* Information given *

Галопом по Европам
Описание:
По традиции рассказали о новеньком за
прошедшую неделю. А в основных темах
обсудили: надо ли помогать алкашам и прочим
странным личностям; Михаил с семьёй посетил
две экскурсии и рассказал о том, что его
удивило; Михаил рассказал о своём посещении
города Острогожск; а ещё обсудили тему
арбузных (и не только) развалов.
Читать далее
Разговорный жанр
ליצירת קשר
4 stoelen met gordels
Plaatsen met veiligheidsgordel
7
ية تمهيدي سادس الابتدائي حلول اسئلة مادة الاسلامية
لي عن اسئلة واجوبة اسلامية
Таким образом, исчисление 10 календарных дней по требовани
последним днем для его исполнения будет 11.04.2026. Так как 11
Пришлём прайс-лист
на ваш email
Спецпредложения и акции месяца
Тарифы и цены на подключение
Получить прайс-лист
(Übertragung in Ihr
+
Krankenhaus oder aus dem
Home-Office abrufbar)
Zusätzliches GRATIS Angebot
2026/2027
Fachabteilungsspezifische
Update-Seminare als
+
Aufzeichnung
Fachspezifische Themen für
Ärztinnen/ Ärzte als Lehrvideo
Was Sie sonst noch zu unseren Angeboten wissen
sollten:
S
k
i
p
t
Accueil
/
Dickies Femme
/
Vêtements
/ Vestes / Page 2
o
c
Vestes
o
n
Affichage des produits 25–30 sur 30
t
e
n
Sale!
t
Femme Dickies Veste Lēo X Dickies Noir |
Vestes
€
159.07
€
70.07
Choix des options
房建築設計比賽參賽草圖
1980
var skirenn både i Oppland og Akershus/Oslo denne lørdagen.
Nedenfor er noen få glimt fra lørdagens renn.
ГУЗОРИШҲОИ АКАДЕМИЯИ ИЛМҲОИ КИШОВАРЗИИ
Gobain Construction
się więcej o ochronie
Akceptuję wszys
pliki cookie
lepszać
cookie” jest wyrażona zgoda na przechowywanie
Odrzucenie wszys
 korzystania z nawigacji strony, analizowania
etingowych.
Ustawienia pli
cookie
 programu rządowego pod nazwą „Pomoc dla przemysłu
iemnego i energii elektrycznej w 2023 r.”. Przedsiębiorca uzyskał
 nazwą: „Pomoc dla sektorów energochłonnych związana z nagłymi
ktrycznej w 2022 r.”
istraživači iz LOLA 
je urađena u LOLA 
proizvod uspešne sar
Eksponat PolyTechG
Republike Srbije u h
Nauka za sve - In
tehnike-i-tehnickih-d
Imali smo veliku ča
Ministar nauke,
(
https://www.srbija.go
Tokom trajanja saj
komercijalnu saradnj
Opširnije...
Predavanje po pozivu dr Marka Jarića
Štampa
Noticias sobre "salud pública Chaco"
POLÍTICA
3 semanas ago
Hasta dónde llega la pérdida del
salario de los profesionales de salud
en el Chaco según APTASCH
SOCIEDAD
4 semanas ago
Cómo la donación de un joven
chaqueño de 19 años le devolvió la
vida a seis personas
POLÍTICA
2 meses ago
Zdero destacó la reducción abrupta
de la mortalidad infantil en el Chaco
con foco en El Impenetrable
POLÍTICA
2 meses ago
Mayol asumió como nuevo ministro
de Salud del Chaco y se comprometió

---

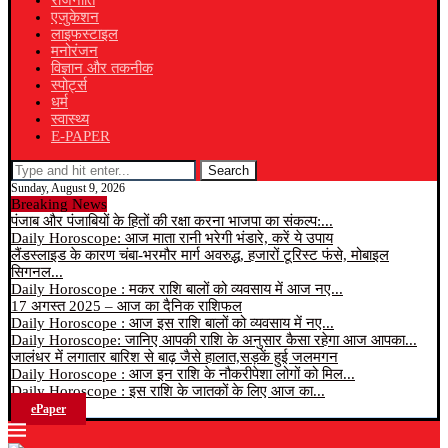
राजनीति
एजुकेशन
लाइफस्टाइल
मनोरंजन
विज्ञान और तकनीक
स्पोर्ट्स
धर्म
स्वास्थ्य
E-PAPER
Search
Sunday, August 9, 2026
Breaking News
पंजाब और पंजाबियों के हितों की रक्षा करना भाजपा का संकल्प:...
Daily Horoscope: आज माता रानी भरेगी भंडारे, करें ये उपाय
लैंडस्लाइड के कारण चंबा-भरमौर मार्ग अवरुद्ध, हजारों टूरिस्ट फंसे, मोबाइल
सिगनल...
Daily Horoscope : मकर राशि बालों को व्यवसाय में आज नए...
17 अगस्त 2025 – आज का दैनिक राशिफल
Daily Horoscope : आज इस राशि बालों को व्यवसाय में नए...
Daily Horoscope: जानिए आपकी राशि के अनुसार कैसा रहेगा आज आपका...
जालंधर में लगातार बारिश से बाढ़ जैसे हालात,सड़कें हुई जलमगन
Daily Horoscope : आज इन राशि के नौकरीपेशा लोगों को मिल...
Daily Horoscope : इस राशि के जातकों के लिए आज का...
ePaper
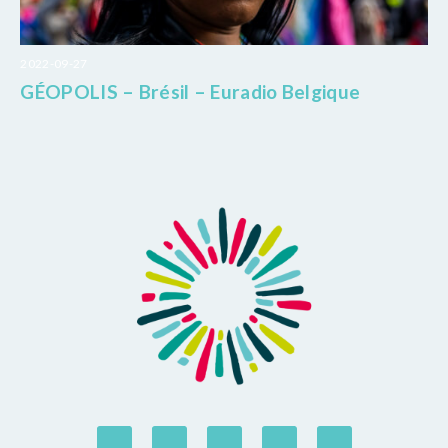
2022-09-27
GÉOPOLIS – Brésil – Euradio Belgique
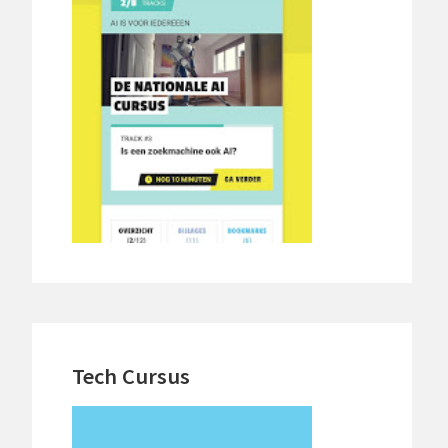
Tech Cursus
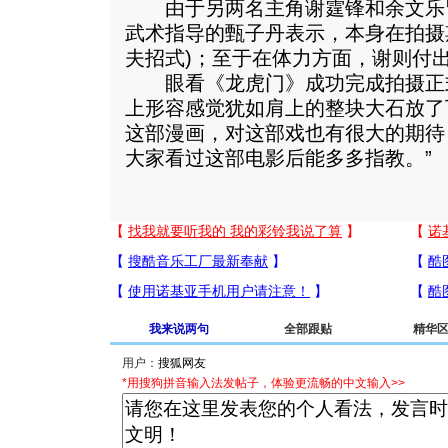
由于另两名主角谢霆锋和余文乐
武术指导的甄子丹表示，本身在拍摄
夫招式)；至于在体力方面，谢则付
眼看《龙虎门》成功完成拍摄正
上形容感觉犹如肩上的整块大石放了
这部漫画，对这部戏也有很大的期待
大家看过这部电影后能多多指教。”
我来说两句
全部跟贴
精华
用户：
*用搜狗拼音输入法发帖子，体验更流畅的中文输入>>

==

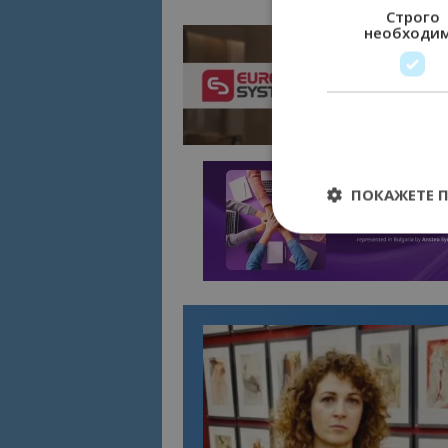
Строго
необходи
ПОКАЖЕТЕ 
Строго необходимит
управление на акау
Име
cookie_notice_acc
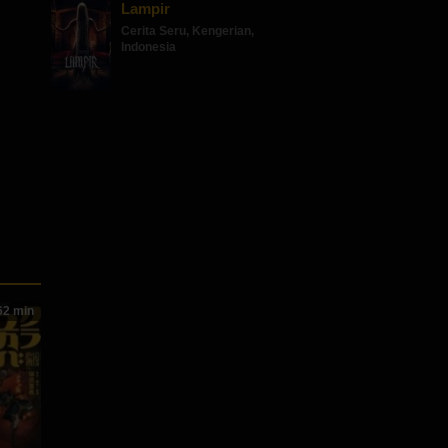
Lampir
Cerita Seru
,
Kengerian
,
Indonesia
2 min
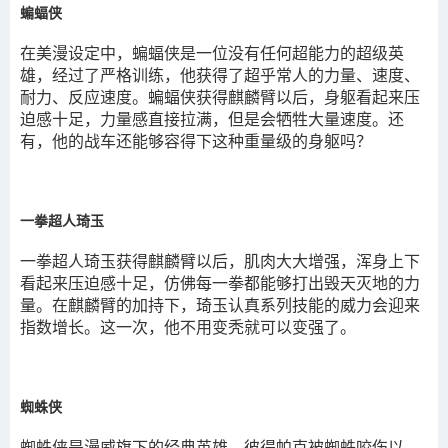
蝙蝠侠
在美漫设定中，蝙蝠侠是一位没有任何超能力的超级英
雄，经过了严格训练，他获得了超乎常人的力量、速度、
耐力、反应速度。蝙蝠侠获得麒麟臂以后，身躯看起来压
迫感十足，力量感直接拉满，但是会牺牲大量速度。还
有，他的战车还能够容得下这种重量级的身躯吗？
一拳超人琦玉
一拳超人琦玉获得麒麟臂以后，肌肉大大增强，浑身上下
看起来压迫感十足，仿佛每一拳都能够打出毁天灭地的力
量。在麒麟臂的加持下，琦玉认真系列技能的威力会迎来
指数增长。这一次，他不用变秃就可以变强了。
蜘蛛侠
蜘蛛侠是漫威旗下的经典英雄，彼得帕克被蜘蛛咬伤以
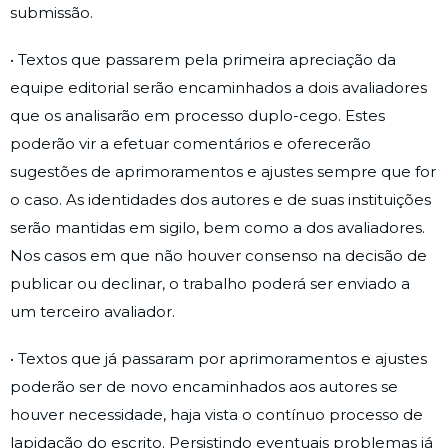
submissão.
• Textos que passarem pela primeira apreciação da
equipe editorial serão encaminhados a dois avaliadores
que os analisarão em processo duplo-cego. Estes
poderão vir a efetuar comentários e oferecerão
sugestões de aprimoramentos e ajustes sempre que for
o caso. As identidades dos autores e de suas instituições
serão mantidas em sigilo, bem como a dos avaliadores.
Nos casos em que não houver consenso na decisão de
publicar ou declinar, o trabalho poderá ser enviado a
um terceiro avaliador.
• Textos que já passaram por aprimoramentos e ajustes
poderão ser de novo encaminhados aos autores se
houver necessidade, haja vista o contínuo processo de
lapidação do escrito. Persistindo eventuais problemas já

* Directions for this task *
Please report every line among the entries that includes "LOLA".

* Result for this task *
istraživači iz LOLA 
je urađena u LOLA 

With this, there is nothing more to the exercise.